The currently announced investment concerns only Volvo’s vehicle plant and is independent of the battery plant that Volvo and cell partner Northvolt plan to build in the immediate vicinity in Torslanda. As it was said when the plans were presented last week, both companies will together invest 30 billion SEK (2.9 billion euros) in the 50 GWh factory and a research and development centre.
In order to be able to install the battery cells produced there in the vehicles, Volvo will build a battery assembly plant there as part of the investment package in the vehicle plant – modelled on the facility at the Ghent plant in Belgium. The electric XC40 and C40 are built there. Volvo is not yet giving further details about the battery assembly in Sweden.
However, the battery packs will be integrated into the vehicles in a different way, as Volvo has also announced the introduction of a number of new technologies and manufacturing processes at the plant. For example, Volvo plans to cast large parts of the electric cars’ floor structure as a single aluminium part in the future. Volvo expects a number of advantages from the ‘Mega Casting’, for example in terms of cost and sustainability, but also the life span of the vehicle as well as its performance: if the floor structure is cast in one part, the weight is reduced, which increases energy efficiency and range, according to Volvo. In addition, designers could make the best use of the available space in the cabin and luggage compartment. But: According to Volvo, the introduction of the ‘Mega Casting’ system is still subject to environmental approval by the country and the environmental court.
The paint shop and final assembly are also to be completely renovated. New machines that consume less energy are to be procured and installed for the paint shop. The newly established logistics areas are also to contribute to optimising the flow of materials in the factory and thus also reduce emissions. Important for the employees: new break areas, changing rooms and offices are also to be built.

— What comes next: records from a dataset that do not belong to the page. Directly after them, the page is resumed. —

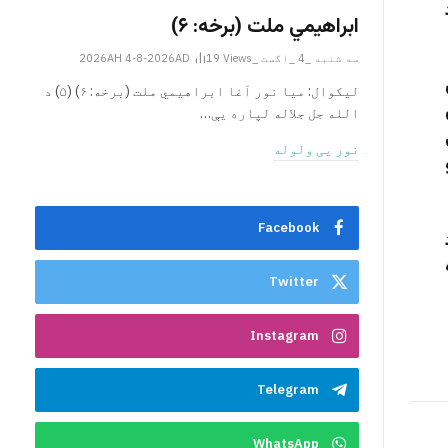
ابراهيمي ملت (برخه: ۶)
سه شنبه _4 _اگست _2026AH 4-8-2026AD
Views
19
ليکوال: میا نور آغا ابراهيمي ملت (برخه: ۶) (۵) د
الله جل جلاله لپاره یې…
نور یی ولوله
Facebook
د
Twitter
Instagram
Telegram
WhatsApp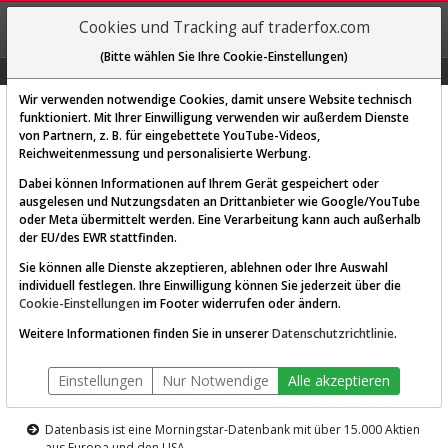
REGIS-
Cookies und Tracking auf traderfox.com
TRIEREN
(Bitte wählen Sie Ihre Cookie-Einstellungen)
Graphs
Explorer
Sector
Scan
Visual
Historie
Macro
Wir verwenden notwendige Cookies, damit unsere Website technisch
funktioniert. Mit Ihrer Einwilligung verwenden wir außerdem Dienste
von Partnern, z. B. für eingebettete YouTube-Videos,
Diese Funktion ist nur für
Reichweitenmessung und personalisierte Werbung.
Premium-Kunden verfügbar
Dabei können Informationen auf Ihrem Gerät gespeichert oder
ausgelesen und Nutzungsdaten an Drittanbieter wie Google/YouTube
oder Meta übermittelt werden. Eine Verarbeitung kann auch außerhalb
der EU/des EWR stattfinden.
Sie können alle Dienste akzeptieren, ablehnen oder Ihre Auswahl
individuell festlegen. Ihre Einwilligung können Sie jederzeit über die
Cookie-Einstellungen
im Footer widerrufen oder ändern.
AKTIEN-TERMINAL
Weitere Informationen finden Sie in unserer
Datenschutzrichtlinie
.
Die Aktienanalyse-Plattform von
Einstellungen
Nur Notwendige
Alle akzeptieren
TraderFox
Datenbasis ist eine Morningstar-Datenbank mit über 15.000 Aktien
aus Europa und den USA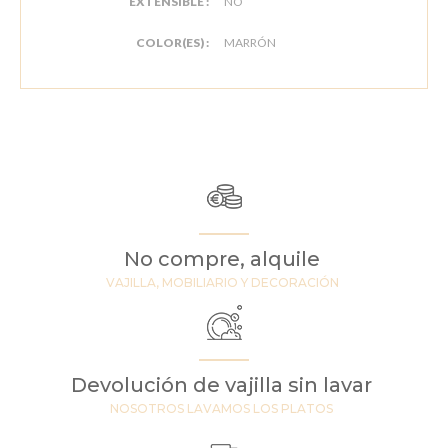
EXTENSIBLE :
NO
COLOR(ES) :
MARRÓN
No compre, alquile
VAJILLA, MOBILIARIO Y DECORACIÓN
Devolución de vajilla sin lavar
NOSOTROS LAVAMOS LOS PLATOS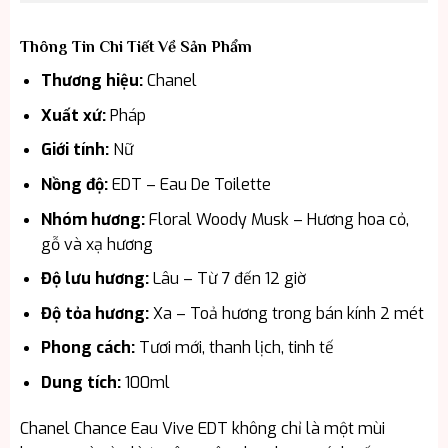
Thông Tin Chi Tiết Về Sản Phẩm
Thương hiệu:
Chanel
Xuất xứ:
Pháp
Giới tính:
Nữ
Nồng độ:
EDT – Eau De Toilette
Nhóm hương:
Floral Woody Musk – Hương hoa cỏ,
gỗ và xạ hương
Độ lưu hương:
Lâu – Từ 7 đến 12 giờ
Độ tỏa hương:
Xa – Toả hương trong bán kính 2 mét
Phong cách:
Tươi mới, thanh lịch, tinh tế
Dung tích:
100ml
Chanel Chance Eau Vive EDT không chỉ là một mùi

“With these investments we take an important step towards our all-electric future and prepare for even more advanced and better electric Volvos,” says Håkan Samuelsson, President and CEO of Volvo Cars. “Torslanda is our largest plant and will play a crucial role in our ongoing transformation as we move towards becoming a pure electric car maker by 2030.”
The Torslanda plant, which opened in 1964, currently has a capacity of 300,000 cars per year. It is not clear from the announcement whether this figure will be increased as part of the modernisation measures. Javier Varela, Head of Engineering & Operations at Volvo Cars, rather emphasises in his statement the importance of production quality and the “multitude of upgrades throughout the plant” needed to produce “premium electric cars”. Currently, the Torslanda plant operates in three shifts and employs around 6,500 people.